My post from Thursday was very emotional. I have been stretch to the max lately with everything going on. I’m not suicidal. I’m not running off to join a satanic cult. I just need some time. I need time to clear my head, to spend time with God, to hear His voice clearly. I need time to not be on call for work, for family, for urgent things. I need time to let my hair down and to remember how to breathe.
I’m not rashly leaving my church. I have not made any decisions about whether I should stay or I should go. God is going to have to speak clearly about that to me. If I stay, it is because He has told me to stay. If I leave, it is because He has told me I can leave. It is not personal. My pastor is a great guy. I love the people in the church. But you cannot stay in a church because of the people. It has to be a God thing. Otherwise you fall into the trap of worshipping a man instead of worshipping the Saviour. Been there, done that.

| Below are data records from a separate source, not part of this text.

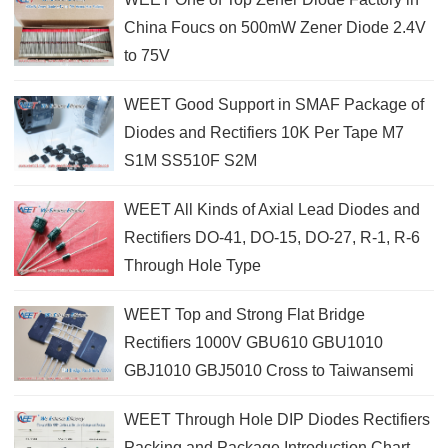
China Foucs on 500mW Zener Diode 2.4V
to 75V
WEET Good Support in SMAF Package of
Diodes and Rectifiers 10K Per Tape M7
S1M SS510F S2M
WEET All Kinds of Axial Lead Diodes and
Rectifiers DO-41, DO-15, DO-27, R-1, R-6
Through Hole Type
WEET Top and Strong Flat Bridge
Rectifiers 1000V GBU610 GBU1010
GBJ1010 GBJ5010 Cross to Taiwansemi
WEET Through Hole DIP Diodes Rectifiers
Packing and Package Introduction Chart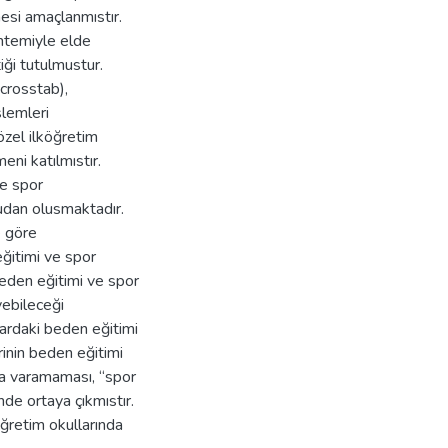
mesi amaçlanmıstır.
öntemiyle elde
tiği tutulmustur.
(crosstab),
slemleri
özel ilköğretim
ni katılmıstır.
ve spor
udan olusmaktadır.
e göre
ğitimi ve spor
beden eğitimi ve spor
yebileceği
lardaki beden eğitimi
rinin beden eğitimi
ına varamaması, “spor
de ortaya çıkmıstır.
öğretim okullarında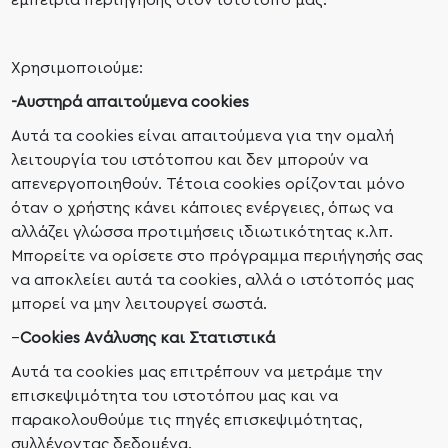
εμπειρία περιήγησης στον ιστοτόπό μας.
Χρησιμοποιούμε:
-Αυστηρά απαιτούμενα cookies
Αυτά τα cookies είναι απαιτούμενα για την ομαλή
λειτουργία του ιστότοπου και δεν μπορούν να
απενεργοποιηθούν. Τέτοια cookies ορίζονται μόνο
όταν ο χρήστης κάνει κάποιες ενέργειες, όπως να
αλλάζει γλώσσα προτιμήσεις ιδιωτικότητας κ.λπ.
Μπορείτε να ορίσετε στο πρόγραμμα περιήγησής σας
να αποκλείει αυτά τα cookies, αλλά ο ιστότοπός μας
μπορεί να μην λειτουργεί σωστά.
–
Cookies Ανάλυσης και Στατιστικά
Αυτά τα cookies μας επιτρέπουν να μετράμε την
επισκεψιμότητα του ιστοτόπου μας και να
παρακολουθούμε τις πηγές επισκεψιμότητας,
συλλέγοντας δεδομένα.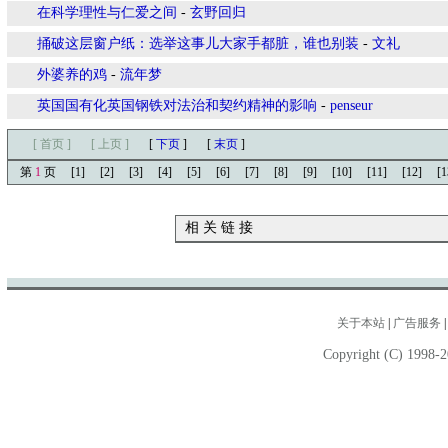
在科学理性与仁爱之间
-
玄野回归
捅破这层窗户纸：选举这事儿大家手都脏，谁也别装
-
文礼
外婆养的鸡
-
流年梦
英国国有化英国钢铁对法治和契约精神的影响
-
penseur
[ 首页 ]
[ 上页 ]
[
下页
]
[
末页
]
第
1
页
[1]
[2]
[3]
[4]
[5]
[6]
[7]
[8]
[9]
[10]
[11]
[12]
[1
相 关 链 接
关于本站
|
广告服务
Copyright (C) 1998-2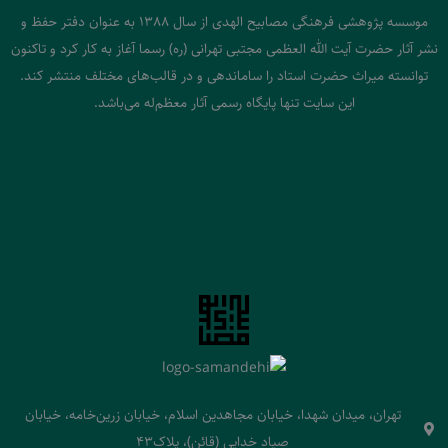
موسسه پژوهشی فرهنگی مصابیح الهدی از سال 1388 به عنوان دفتر حفظ و
نشر آثار حضرت آیت الله العظمی مجتبی تهرانی (ره) رسما آغاز به کار کرد و تاکنون
توانسته میراث حضرت استاد را ساماندهی و در قالب‌های مختلف منتشر کند.
این سایت تنها پایگاه رسمی آثار معظم‌له می‌باشد.
تهران، میدان شهدا، خیابان مجاهدین اسلام، خیابان زرین‌خامه، خیابان
صیاد خدایی (قائن)، پلاک43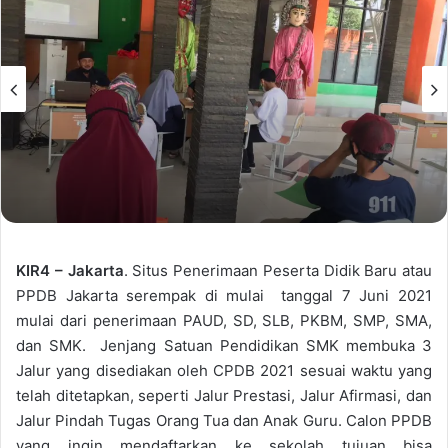
KIR4 – Jakarta
. Situs Penerimaan Peserta Didik Baru atau
PPDB Jakarta serempak di mulai tanggal 7 Juni 2021
mulai dari penerimaan PAUD, SD, SLB, PKBM, SMP, SMA,
dan SMK. Jenjang Satuan Pendidikan SMK membuka 3
Jalur yang disediakan oleh CPDB 2021 sesuai waktu yang
telah ditetapkan, seperti Jalur Prestasi, Jalur Afirmasi, dan
Jalur Pindah Tugas Orang Tua dan Anak Guru. Calon PPDB
yang ingin mendaftarkan ke sekolah tujuan bisa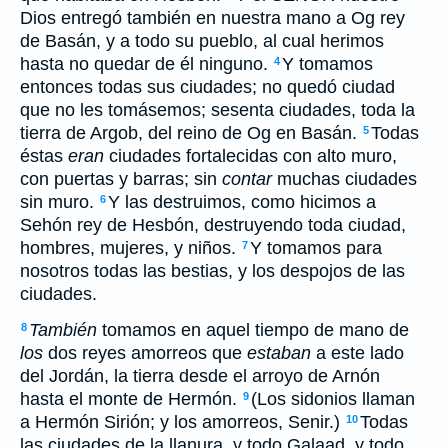
Dios entregó también en nuestra mano a Og rey
de Basán, y a todo su pueblo, al cual herimos
hasta no quedar de él ninguno.
Y tomamos
4
entonces todas sus ciudades; no quedó ciudad
que no les tomásemos; sesenta ciudades, toda la
tierra de Argob, del reino de Og en Basán.
Todas
5
éstas
eran
ciudades fortalecidas con alto muro,
con puertas y barras; sin
contar
muchas ciudades
sin muro.
Y las destruimos, como hicimos a
6
Sehón rey de Hesbón, destruyendo toda ciudad,
hombres, mujeres, y niños.
Y tomamos para
7
nosotros todas las bestias, y los despojos de las
ciudades.
También
tomamos en aquel tiempo de mano de
8
los
dos reyes amorreos que
estaban
a este lado
del Jordán, la tierra desde el arroyo de Arnón
hasta el monte de Hermón.
(Los sidonios llaman
9
a Hermón Sirión; y los amorreos, Senir.)
Todas
10
las ciudades de la llanura, y todo Galaad, y todo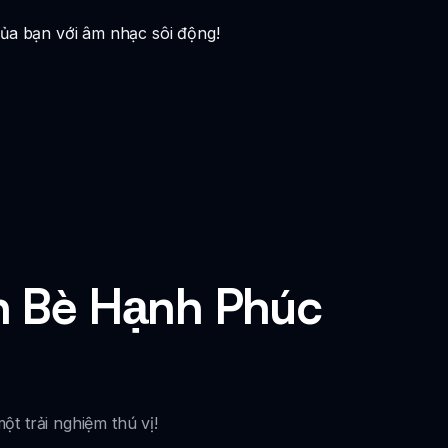
ủa bạn với âm nhạc sôi động!
n Bè Hạnh Phúc
 trải nghiệm thú vị!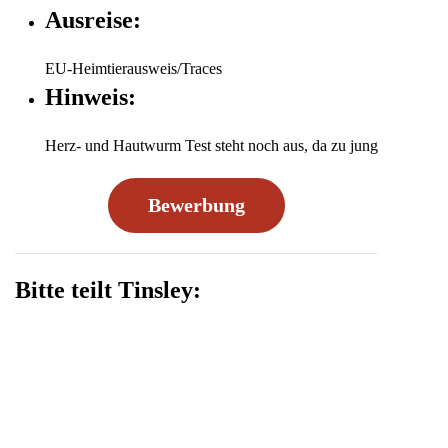
Ausreise:
EU-Heimtierausweis/Traces
Hinweis:
Herz- und Hautwurm Test steht noch aus, da zu jung
Bewerbung
Bitte teilt Tinsley: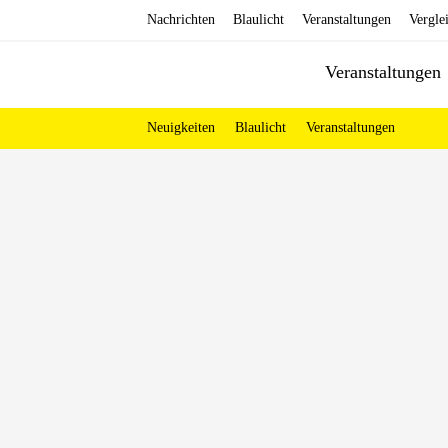
Zum
Nachrichten
Blaulicht
Veranstaltungen
Vergle
Inhalt
Veranstaltungen
springen
Neuigkeiten
Blaulicht
Veranstaltungen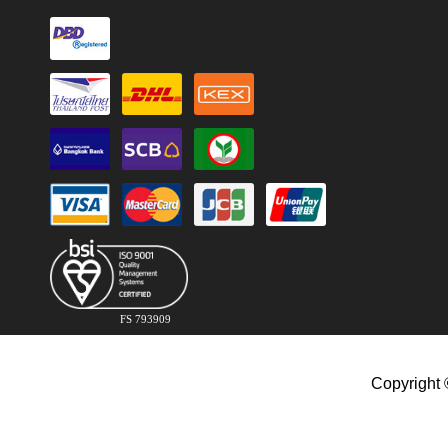
FS 793909
Copyright 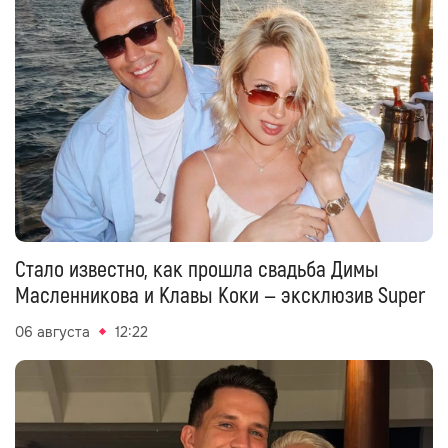
Стало известно, как прошла свадьба Димы
Масленникова и Клавы Коки — эксклюзив Super
06 августа
12:22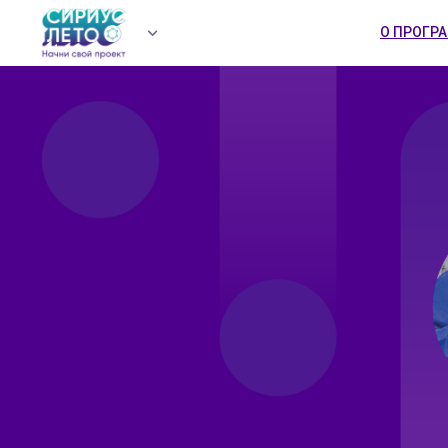
О ПРОГР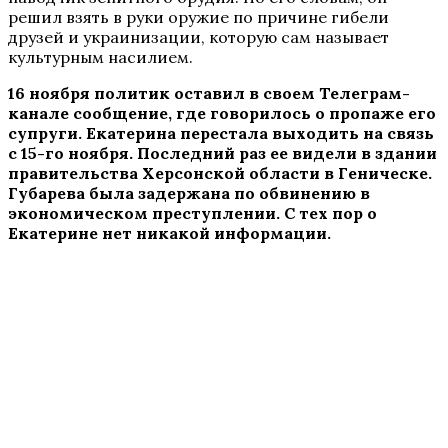
решил взять в руки оружие по причине гибели
друзей и украинизации, которую сам называет
культурным насилием.
16 ноября политик оставил в своем Телеграм-
канале сообщение, где говорилось о пропаже его
супруги. Екатерина перестала выходить на связь
с 15-го ноября. Последний раз ее видели в здании
правительства Херсонской области в Геническе.
Губарева была задержана по обвинению в
экономическом преступлении. С тех пор о
Екатерине нет никакой информации.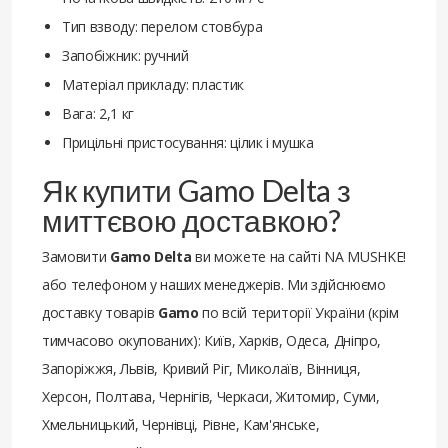
Тип взводу: перелом стовбура
Запобіжник: ручний
Матеріал прикладу: пластик
Вага: 2,1 кг
Прицільні пристосування: цілик і мушка
Як купити Gamo Delta з
миттєвою доставкою?
Замовити
Gamo Delta
ви можете на сайті NA MUSHKE!
або телефоном у наших менеджерів. Ми здійснюємо
доставку товарів
Gamo
по всій території України (крім
тимчасово окупованих): Київ, Харків, Одеса, Дніпро,
Запоріжжя, Львів, Кривий Ріг, Миколаїв, Вінниця,
Херсон, Полтава, Чернігів, Черкаси, Житомир, Суми,
Хмельницький, Чернівці, Рівне, Кам'янське,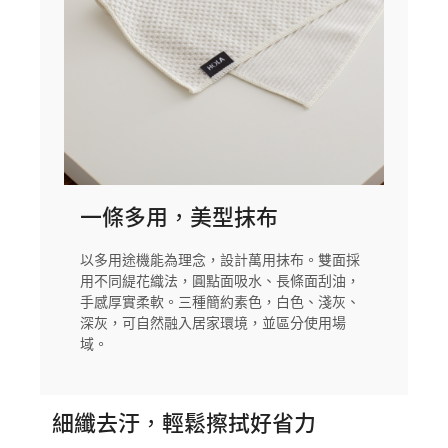
一條多用，美型抹布
以多用途機能為理念，設計萬用抹布。雙面採
用不同緹花織法，圓點面吸水、長條面刮油，
手感厚實柔軟。三種簡約素色，白色、淺灰、
深灰，可自然融入居家環境，並區分使用場
域。
細纖去汙，輕鬆擦拭好省力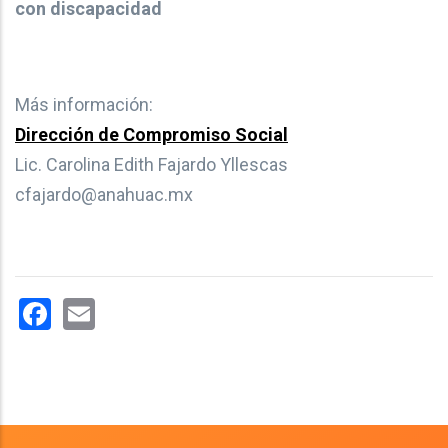
con discapacidad
Más información:
Dirección de Compromiso Social
Lic. Carolina Edith Fajardo Yllescas
cfajardo@anahuac.mx
Facebook
Email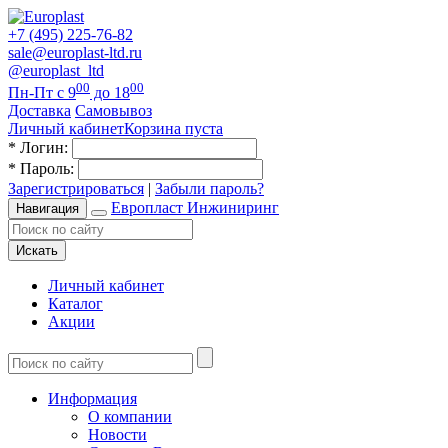
+7 (495) 225-76-82
sale@europlast-ltd.ru
@europlast_ltd
00
00
Пн-Пт с 9
до 18
Доставка
Самовывоз
Личный кабинет
Корзина пуста
*
Логин:
*
Пароль:
Зарегистрироваться
|
Забыли пароль?
Европласт Инжиниринг
Навигация
Искать
Личный кабинет
Каталог
Акции
Информация
О компании
Новости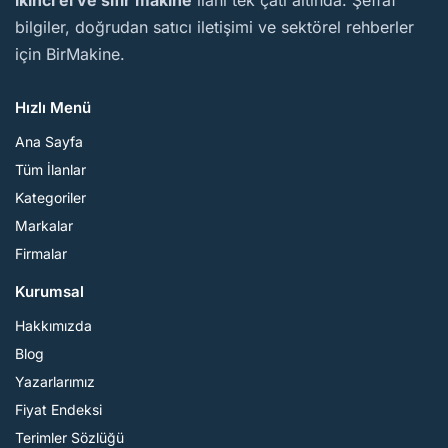
ikinci el ve sıfır makine
ilanı tek çatı altında. Şeffaf
bilgiler, doğrudan satıcı iletişimi ve sektörel rehberler
için BirMakine.
Hızlı Menü
Ana Sayfa
Tüm İlanlar
Kategoriler
Markalar
Firmalar
Kurumsal
Hakkımızda
Blog
Yazarlarımız
Fiyat Endeksi
Terimler Sözlüğü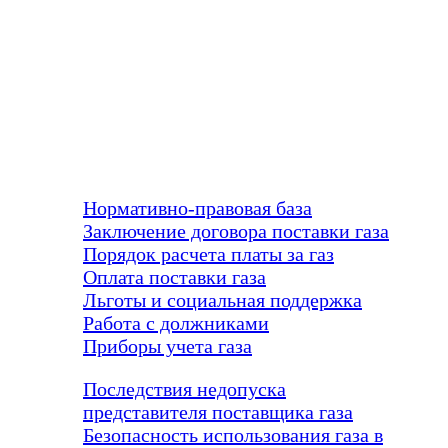
ПАМЯТКА АБОНЕНТА
Нормативно-правовая база
Заключение договора поставки газа
Порядок расчета платы за газ
Оплата поставки газа
Льготы и социальная поддержка
Работа с должниками
Приборы учета газа
Последствия недопуска
представителя поставщика газа
Безопасность использования газа в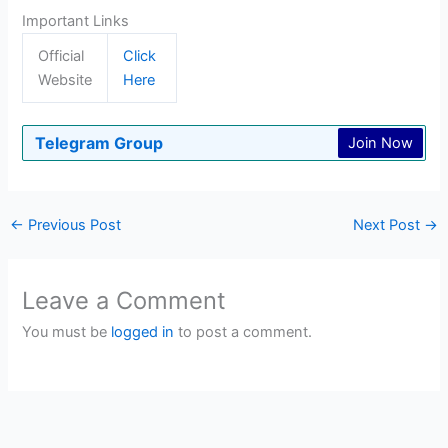
Important Links
Official
Click
Website
Here
Telegram Group
Join Now
←
Previous Post
Next Post
→
Leave a Comment
You must be
logged in
to post a comment.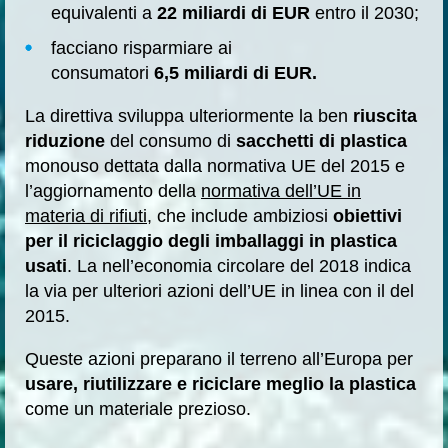
equivalenti a
22 miliardi di EUR
entro il 2030;
facciano risparmiare ai
consumatori
6,5 miliardi di EUR.
La direttiva sviluppa ulteriormente la ben
riuscita
riduzione
del consumo di
sacchetti di plastica
monouso dettata dalla normativa UE del 2015 e
l’aggiornamento della
normativa dell’UE in
materia di rifiuti
, che include ambiziosi
obiettivi
per il riciclaggio degli imballaggi in plastica
usati
. La nell’economia circolare del 2018 indica
la via per ulteriori azioni dell’UE in linea con il del
2015.
Queste azioni preparano il terreno all’Europa per
usare, riutilizzare e riciclare meglio la plastica
come un materiale prezioso.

What I need to work on is my relationship with my Savior. I’ve begun TD Jakes’ Reposition Yourself again. I remember why I stopped reading the book. It hits nerves on the first few pages. The intervention chapter had me in tears on the bus all of those months ago, and again yesterday in the salon. A few months ago, I thought, “Wow, that was me a few years ago. How far I’ve come.” Yesterday I thought, “Wow, that’s me right now. How far I’ve fallen.” I also saw a synopsis of Craig Groeschel’s talk at Catalyst. He talked about being a functional atheist. How some Christians say that they are living for Christ but are living like, “what if there is no God?” (Please note I’ve very, very badly paraphrased his talk…that is what I’ve taken from the notes…) I realize that this describes me many times. I tell people that I live for Christ, that I want to do amazing things for him. Then I find myself settling for less than what God has for me, less than what God wants for me. I find myself only doing what I am capable of, rather than doing things with God. I have also found myself serving people and not God. I do things for people…and that gets really tiring and grating after a while if you lose focus on the fact that you are actually serving God.
So…I need to take a step back and evaluate some things. And that is what I am doing. I feel like I’m beginning a twelve step program. Hello, my name is Deneen and I’m a recovering people-pleaser, lip-server of God. I’ve been “dry” for three days.